+++ Records for processing

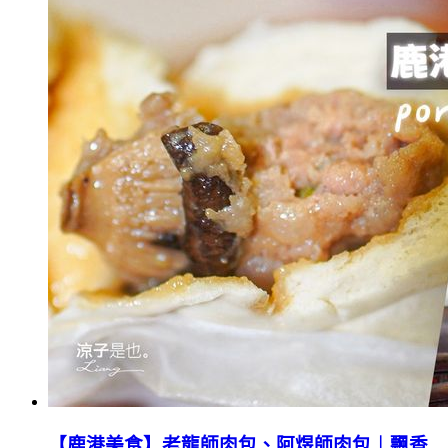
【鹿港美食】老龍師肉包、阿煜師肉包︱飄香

++++++
+++ Records for processing

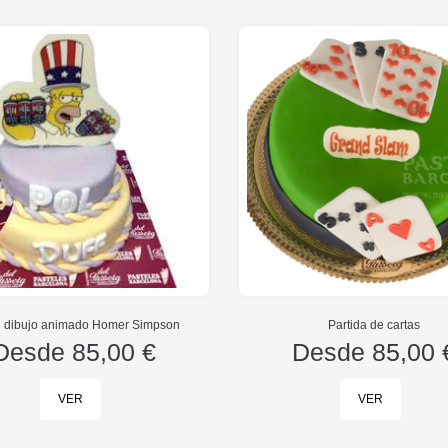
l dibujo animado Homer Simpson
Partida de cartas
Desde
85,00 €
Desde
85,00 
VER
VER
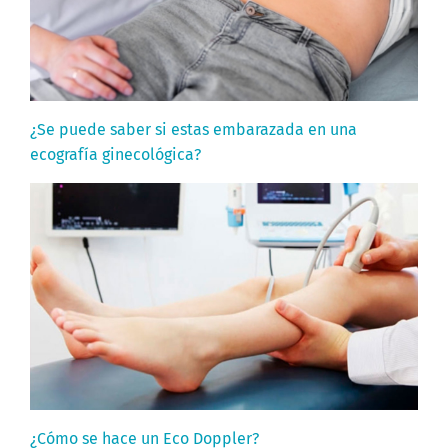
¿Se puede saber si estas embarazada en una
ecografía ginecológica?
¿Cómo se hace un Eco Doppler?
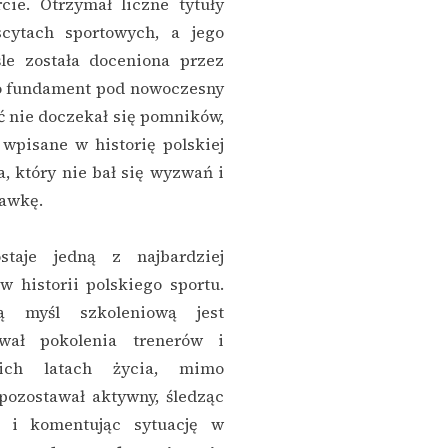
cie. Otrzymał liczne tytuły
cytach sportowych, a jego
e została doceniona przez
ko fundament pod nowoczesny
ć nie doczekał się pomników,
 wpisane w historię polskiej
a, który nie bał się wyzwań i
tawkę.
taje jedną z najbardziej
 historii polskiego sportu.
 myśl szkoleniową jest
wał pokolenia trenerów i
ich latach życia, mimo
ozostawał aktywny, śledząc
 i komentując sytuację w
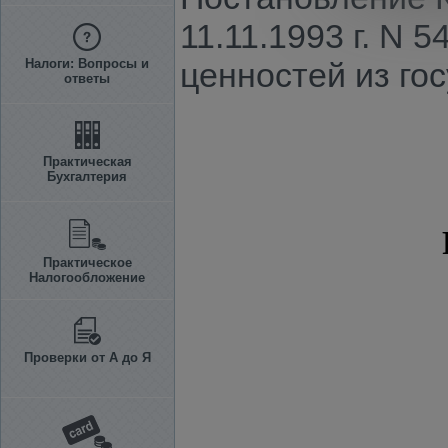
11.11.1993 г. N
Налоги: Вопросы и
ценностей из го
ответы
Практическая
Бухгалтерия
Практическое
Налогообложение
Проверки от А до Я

++++++

• **Work to be completed**:
Starting at the line that contains "historii polskiego sportu." and ending at the line that contains "Проверки от А до Я", transcribe the material above exactly, excluding pictures.

• **Result**:
 historii polskiego sportu.
 myśl szkoleniową jest
wał pokolenia trenerów i
ich latach życia, mimo
ozostawał aktywny, śledząc
 i komentując sytuację w
11.11.1993 г. N
Налоги: Вопросы и
ценностей из го
ответы
Практическая
Бухгалтерия
Практическое
Налогообложение
Проверки от А до Я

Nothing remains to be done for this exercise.